In Jim’s mind, the way he turns in comedially slow, anticipation to see just who’s sitting their kitchen alongside some background music. In reality, he knew who was there, and perhaps turned a little too fast with wide eyes to take in the sight of Spock sitting at his kitchen.

What the fuck.

He makes eye contact for a quick moment, Spock breaking it as soon as it’s made, eyes darting away to the side. _Spock_ , who is sitting in one of his chairs, the one he actually tends to sit at. While Spock is looking away, Jim stares. He doesn’t know what else to do, unsure of how he’s feeling - a part of him wants to feel like he’s having his space invaded, but he thinks that maybe requires him to be having outwardly adverse to feelings to the company. That’s not the case, he’s mostly just confused.

Jim blinks. Spock blinks.

His mind is running absolutely blank. What’s new with that; it seems to be Jim’s newest favourite activity to sit around stupidly whenever Spock is around. Is he supposed to say hello? Show him around? Jim doesn’t even know how long Spock has been here, if Tilly or Michael had already shown him the necessities of visiting a place.

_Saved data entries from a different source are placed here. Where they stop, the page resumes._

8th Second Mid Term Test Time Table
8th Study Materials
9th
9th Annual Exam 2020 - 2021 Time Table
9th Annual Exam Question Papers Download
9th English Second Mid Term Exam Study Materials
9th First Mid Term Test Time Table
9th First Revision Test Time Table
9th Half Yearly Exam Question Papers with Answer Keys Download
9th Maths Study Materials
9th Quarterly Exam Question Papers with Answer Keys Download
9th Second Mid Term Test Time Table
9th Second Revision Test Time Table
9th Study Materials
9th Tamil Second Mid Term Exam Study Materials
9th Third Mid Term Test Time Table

Not that it matters. All Jim can figure out how to do is stare.

“Oh shit, you’re home earlier than I thought you’d be.” Jim’s trance is broken as he turns to look at where Tilly is standing in the hallway, Michael right behind her. “They were just about to leave, sorry.”

Finally, Jim’s mind catches up with him. “No, no, it’s fine, Tilly,” Jim says quickly. “You live here too, you know, you can have people over. It’s not like you’re bringing over my arch nemesis or something.”

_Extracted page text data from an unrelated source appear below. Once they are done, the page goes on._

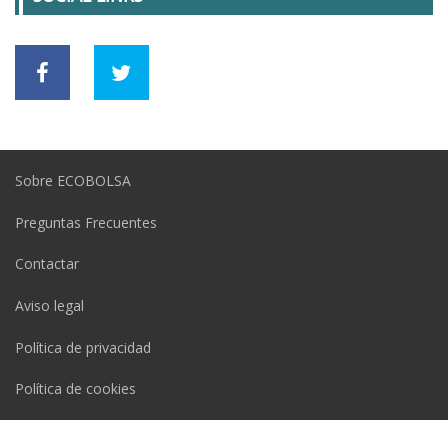
Sobre ECOBOLSA
Preguntas Frecuentes
Contactar
Aviso legal
Política de privacidad
Política de cookies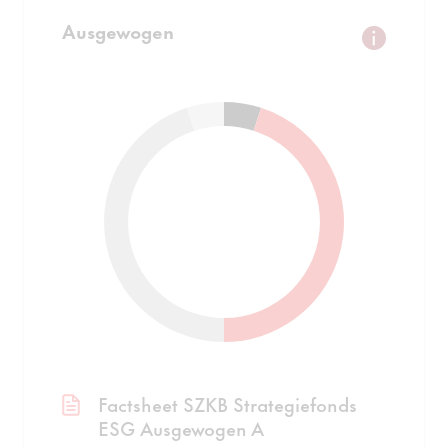
Ausgewogen
Factsheet SZKB Strategiefonds
ESG Ausgewogen A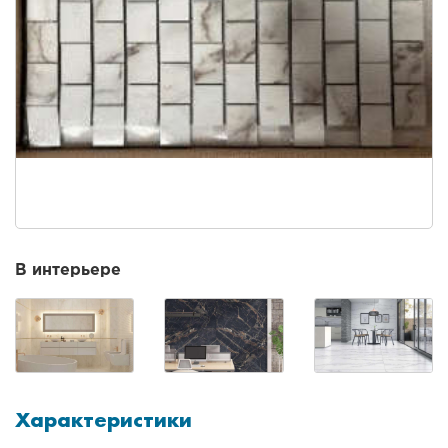
В интерьере
Характеристики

“Michael nudges Tilly, causing her to move forwards, Michael follow, still at her back. “Well, I don’t so much about that, Jim,” Michael teases, the friendliness in her tone confirming that she does indeed more than just tolerate him - he hopes, at least, or else she’s really good at acting. “Spock’s the new guy at the rink, he may just be there to grab your spot there, isn’t that right, gremlin?” Her eyes flick over to Spock on the last part, causing Jim to follow her gaze.

Spock, for his part, looks almost akin to a deer caught in the headlights after being directly spoken to, frozen, eyes slightly widened. “I… Michael, I don’t see how I could go about taking Jim’s spot when “spots” are not assigned to people. We do not even skate under the same flag. There is no place of his that I could take.” The words come out slow, sounding unsure.

Another time, Jim would analyze such a thing. This time, he’s too caught up on that being the most he’s ever heard Spock talk at once. Spock’s voice is smoother than Jim remembers, even as it gets caught up on the hesitency in his response. Jim wants to hear more of it; really disappointing with the way Jim can’t seem to figure out how to speak to him after two disatrous meetings.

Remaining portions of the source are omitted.